[RECORD SET]
*** Begin section ***

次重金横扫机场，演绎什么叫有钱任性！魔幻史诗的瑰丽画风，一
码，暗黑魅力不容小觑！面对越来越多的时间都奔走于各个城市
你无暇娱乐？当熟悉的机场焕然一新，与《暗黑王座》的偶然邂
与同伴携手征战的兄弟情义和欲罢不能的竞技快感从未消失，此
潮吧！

*** End section ***
*** Begin section ***

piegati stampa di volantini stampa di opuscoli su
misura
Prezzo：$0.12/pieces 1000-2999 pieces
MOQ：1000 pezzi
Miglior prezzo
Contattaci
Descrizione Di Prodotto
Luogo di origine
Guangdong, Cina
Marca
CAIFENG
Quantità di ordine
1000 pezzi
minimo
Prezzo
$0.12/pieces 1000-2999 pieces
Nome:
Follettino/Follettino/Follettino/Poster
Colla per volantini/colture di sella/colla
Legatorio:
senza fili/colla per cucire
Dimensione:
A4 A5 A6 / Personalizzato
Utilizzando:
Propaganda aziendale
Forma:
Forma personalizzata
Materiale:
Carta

*** End section ***

[YOUR OBJECTIVE] Working through the data above, find every line holding "pieces" and copy it.

[SOLUTION TO THE EXERCISE]
Prezzo：$0.12/pieces 1000-2999 pieces
$0.12/pieces 1000-2999 pieces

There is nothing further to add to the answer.